The Captain’s face was very white as he stepped on deck and called Mr. Bich and the other officers to his state-room, and whiter still were the faces of Mr. Bich and the officers when they left it. The vessel shook with the vibration of the engines: there was a strange and stormy muttering among the men: the vessel headed for the open sea. George was taken to his cabin and locked in. He lay down on the floor and tried to go to sleep. A roaring and a rumbling and a banging and a thudding made that impossible. The shaking made him feel so sick that he wished to die. Near by he could hear Arabella weeping, and that was more than he could bear.
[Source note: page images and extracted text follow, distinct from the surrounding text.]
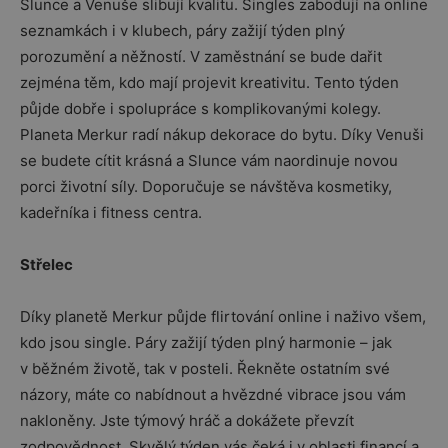
Slunce a Venuše slibují kvalitu. Singles zabodují na online
seznamkách i v klubech, páry zažijí týden plný
porozumění a něžností. V zaměstnání se bude dařit
zejména těm, kdo mají projevit kreativitu. Tento týden
půjde dobře i spolupráce s komplikovanými kolegy.
Planeta Merkur radí nákup dekorace do bytu. Díky Venuši
se budete cítit krásná a Slunce vám naordinuje novou
porci životní síly. Doporučuje se návštěva kosmetiky,
kadeřníka i fitness centra.
Střelec
Díky planetě Merkur půjde flirtování online i naživo všem,
kdo jsou single. Páry zažijí týden plný harmonie – jak
v běžném životě, tak v posteli. Řekněte ostatním své
názory, máte co nabídnout a hvězdné vibrace jsou vám
nakloněny. Jste týmový hráč a dokážete převzít
zodpovědnost. Skvělý týden vás čeká i v oblasti financí a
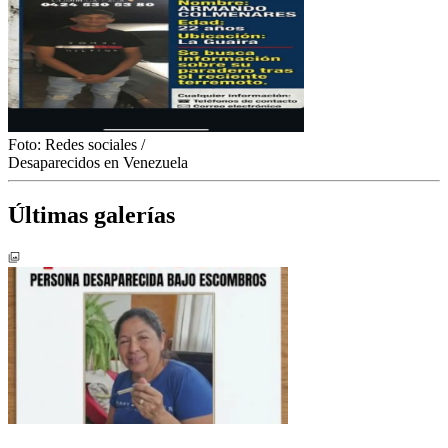
Foto:
Redes sociales
/
Desaparecidos en Venezuela
Últimas galerías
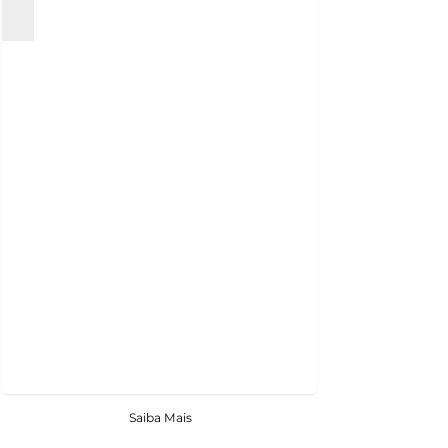
Saiba Mais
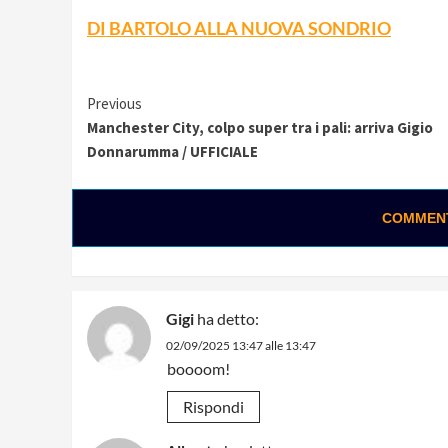
DI BARTOLO ALLA NUOVA SONDRIO
Continue
Previous
Manchester City, colpo super tra i pali: arriva Gigio
Reading
Donnarumma / UFFICIALE
COMMENTA
Gigi
ha detto:
02/09/2025 13:47 alle 13:47
boooom!
Rispondi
He thrust and bumped against his door and worked himself into a sweat over it, but it seemed that it would not give. As he reached the very pit of despair, the door gave, the floor gave, the walls heaved in upon him; in one roaring convulsion he was flung up and up and up, and presently came down and down and down into the sea. It tasted salt and was cool to his sweating body and he was glad of it.
VII: SIEBENHAAR
He was not glad of it for long, because he soon became very cold and was nipped to numbness. He assumed that it was the end, and felt a remote regret for Arabella. Other thought he had none.
When he came to himself he was, or seemed to be, once more in the room from which he had been so violently propelled, but there were two men standing near him and talking in a strange tongue. Presently there came a third man who spoke to him in Fattish.
“Hullo! Thought you were done in,” said the man.
George stared.
“Done in. Dead.”
“Yes, I was.”
The man laughed.
“Funny fellow you are. Eyes just like a baby.”